Yesterday I wrote about winning 1-0 and some of the limits in the Play Index in searching for such games (such as the 1954 limit.) Loyal reader DavidRF pointed out the Situational Reports tool on the site, something I am embarrassed to admit I never knew about before.
What a cool toy! The first thing I did was figure out how the margin of victory has broken down since 1900. (A quick reminder that below where I talk about 1-run margins of victory, I'm not referring to only 1-0 games like yesterday but rather all games with a 1-run differential.)
Here are the percentages of games won by a particular number of runs since 1900:
As you can see, for most of baseball history, 1-run victories have been the most common. That's not too surprising--given that both teams start with zero runs and one run is the smallest margin that can decide a game, it makes sense that it is the most common outcome. I'm curious to see what type of 1-run margin is the most common but I'd assume it's probably 2-1 or 3-2. (I'll post that tomorrow, OK?) There have been just a few times when all victories of 5 runs or more were more frequent than 1-run wins: in the early 1900s, some of the 1930s, 1948, and, ho hum, the Steroids Era. I think we're beating a dead horse on that one, but suffice it to say--scoring lots of runs leads to big wins sometimes.

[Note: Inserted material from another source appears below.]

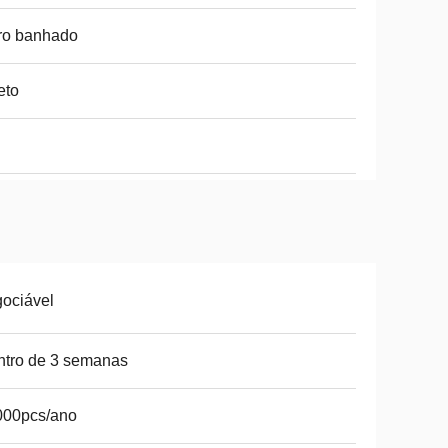
ro banhado
eto
ociável
tro de 3 semanas
000pcs/ano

In some periods, run-scoring was so low that 2-run victories actually became more frequent than all wins of 5 or more runs. That happened in 1917 and 1968. The low overall scoring in 1968 caused the mound to be lowered, giving batters a little assistance against pitchers.
I find it interesting how consistent 2, 3, and 4-run victories have been. For the last 100+years, you can bank on the fact that 4-run victories would comprise 11 percent of all games, plus or minus a small fraction. Three-run games have been nailed at 15% and 2-run games have been fairly consistent around 18%. I did not show the broken-out data above, but victories of exactly 5 runs have been very consistent at 8-9% and 6-run wins have been right at 6%. I would imagine that even larger wins show more variation due to being increasingly rare events.